Sekou Cissé jest bardzo ambitny. Napastnik Feyenoordu od stycznia borykał się z problemem stopy, przez co zaliczył do tej pory bardzo mało występów. Mimo wszystko chce z czasem zrealizować swe marzenia. "Pewnego dnia zagram w Premier League".
"Podpisałem z Feyenoordem pięcioletni kontrakt, ale nie wypełnię do końca tej umowy. Zawsze jestem szczery. Po prostu Cissé to typ chłopaka ambitnego. Kluczowym momentem będzie jednak powrót na boisko.
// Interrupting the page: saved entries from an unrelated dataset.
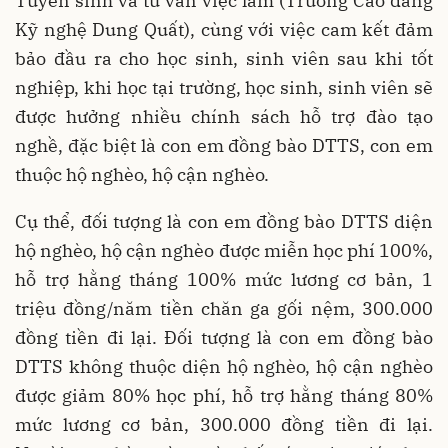
Tuyển sinh và tư vấn việc làm (Trường Cao đẳng
Kỹ nghệ Dung Quất), cùng với việc cam kết đảm
bảo đầu ra cho học sinh, sinh viên sau khi tốt
nghiệp, khi học tại trường, học sinh, sinh viên sẽ
được hưởng nhiều chính sách hỗ trợ đào tạo
nghề, đặc biệt là con em đồng bào DTTS, con em
thuộc hộ nghèo, hộ cận nghèo.
Cụ thể, đối tượng là con em đồng bào DTTS diện
hộ nghèo, hộ cận nghèo được miễn học phí 100%,
hỗ trợ hằng tháng 100% mức lương cơ bản, 1
triệu đồng/năm tiền chăn ga gối nệm, 300.000
đồng tiền đi lại. Đối tượng là con em đồng bào
DTTS không thuộc diện hộ nghèo, hộ cận nghèo
được giảm 80% học phí, hỗ trợ hằng tháng 80%
mức lương cơ bản, 300.000 đồng tiền đi lại.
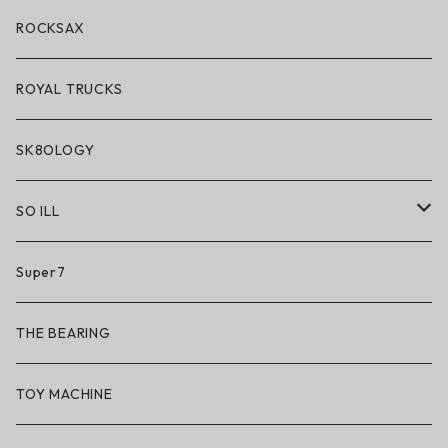
アクセサリー・小物
ROCKSAX
ROYAL TRUCKS
SK8OLOGY
SO ILL
So iLL
Super7
So iLL × ON THE ROAM
THE BEARING
BN3TH × So iLL × ON THE ROAM
TOY MACHINE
Chcę pomóc zespołowi i udowodnić wszystkim, że wydane na mnie pieniądze były dobrym wydatkiem" - powiedział snajper.
"Często odnoszę się do Cheika Tioté. Jeden z moich najlepszych przyjaciół, z którym dorastałem w Wybrzeżu Kości Słoniowej i to z nim grałem wiele lat. Jestem z niego dumny, bo teraz jest w Anglii i reprezentuje Newcastle United. On osiągnął swój cel. Moim celem również jest Premier League, ale będę musiał poczekać trochę dłużej. Pewnego dnia to się stanie, jestem pewien" - podsumowuje 25-letni napastnik.